■ Stored items
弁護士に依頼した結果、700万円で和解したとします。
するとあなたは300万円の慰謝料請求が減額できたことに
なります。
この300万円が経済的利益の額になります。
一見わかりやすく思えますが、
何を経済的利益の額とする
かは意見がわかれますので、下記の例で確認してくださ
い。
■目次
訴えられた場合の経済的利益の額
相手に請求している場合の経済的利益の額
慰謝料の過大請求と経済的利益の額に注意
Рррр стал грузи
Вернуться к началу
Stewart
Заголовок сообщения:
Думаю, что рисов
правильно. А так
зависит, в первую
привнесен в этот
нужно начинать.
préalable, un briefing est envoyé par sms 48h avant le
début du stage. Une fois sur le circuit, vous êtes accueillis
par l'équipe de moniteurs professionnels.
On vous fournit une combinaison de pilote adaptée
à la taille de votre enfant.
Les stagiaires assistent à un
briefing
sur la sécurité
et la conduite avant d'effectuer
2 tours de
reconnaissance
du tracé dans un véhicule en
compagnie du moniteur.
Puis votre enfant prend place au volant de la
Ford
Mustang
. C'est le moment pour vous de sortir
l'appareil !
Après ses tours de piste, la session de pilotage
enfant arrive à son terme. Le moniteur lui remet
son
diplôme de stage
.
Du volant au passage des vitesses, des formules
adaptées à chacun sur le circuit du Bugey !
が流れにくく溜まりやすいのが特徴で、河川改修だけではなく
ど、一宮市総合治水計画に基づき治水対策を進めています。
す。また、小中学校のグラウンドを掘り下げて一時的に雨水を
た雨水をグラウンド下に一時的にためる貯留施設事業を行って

* * *

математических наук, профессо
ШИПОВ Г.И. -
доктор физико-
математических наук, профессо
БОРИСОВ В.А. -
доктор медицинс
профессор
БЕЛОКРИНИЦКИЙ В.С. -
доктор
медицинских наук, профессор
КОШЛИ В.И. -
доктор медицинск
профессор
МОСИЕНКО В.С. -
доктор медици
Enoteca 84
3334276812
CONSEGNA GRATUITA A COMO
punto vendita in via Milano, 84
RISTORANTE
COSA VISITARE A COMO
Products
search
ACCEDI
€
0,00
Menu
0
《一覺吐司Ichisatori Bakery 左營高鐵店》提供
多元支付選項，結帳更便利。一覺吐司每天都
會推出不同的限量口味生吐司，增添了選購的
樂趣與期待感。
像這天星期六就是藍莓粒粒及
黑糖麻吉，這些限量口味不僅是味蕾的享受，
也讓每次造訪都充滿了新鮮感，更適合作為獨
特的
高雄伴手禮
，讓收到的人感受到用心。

---

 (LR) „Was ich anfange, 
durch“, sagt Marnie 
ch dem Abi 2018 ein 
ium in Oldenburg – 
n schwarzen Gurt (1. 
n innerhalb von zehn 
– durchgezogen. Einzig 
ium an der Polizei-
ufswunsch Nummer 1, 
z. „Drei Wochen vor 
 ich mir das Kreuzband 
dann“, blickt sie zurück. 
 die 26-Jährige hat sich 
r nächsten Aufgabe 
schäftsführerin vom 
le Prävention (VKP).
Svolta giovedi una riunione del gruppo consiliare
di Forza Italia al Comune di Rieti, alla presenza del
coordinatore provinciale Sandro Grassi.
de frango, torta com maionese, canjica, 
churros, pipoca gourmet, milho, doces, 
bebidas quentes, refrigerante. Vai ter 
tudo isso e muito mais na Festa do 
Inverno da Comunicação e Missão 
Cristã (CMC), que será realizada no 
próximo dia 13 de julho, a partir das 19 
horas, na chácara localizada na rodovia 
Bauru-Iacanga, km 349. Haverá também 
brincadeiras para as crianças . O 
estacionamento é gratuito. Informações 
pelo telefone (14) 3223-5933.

■ Assignment
The expected output is every line of the records in which the string "votre" appears.

■ Your response
à la taille de votre enfant.
Puis votre enfant prend place au volant de la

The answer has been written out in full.